* **Task details**:
Repeat all the data exactly, and where a record holds a picture, leave that picture out.

Stored items:
BEGIN

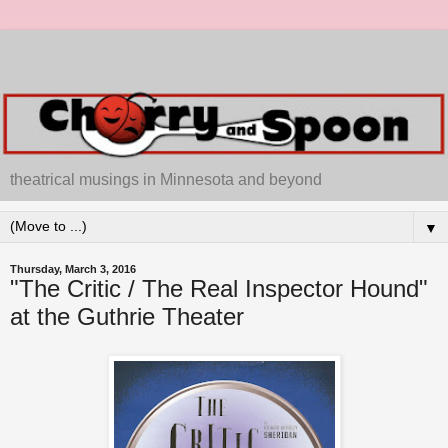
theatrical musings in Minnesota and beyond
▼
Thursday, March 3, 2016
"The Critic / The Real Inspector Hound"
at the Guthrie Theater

END

* **Written answer**:
theatrical musings in Minnesota and beyond
▼
Thursday, March 3, 2016
"The Critic / The Real Inspector Hound"
at the Guthrie Theater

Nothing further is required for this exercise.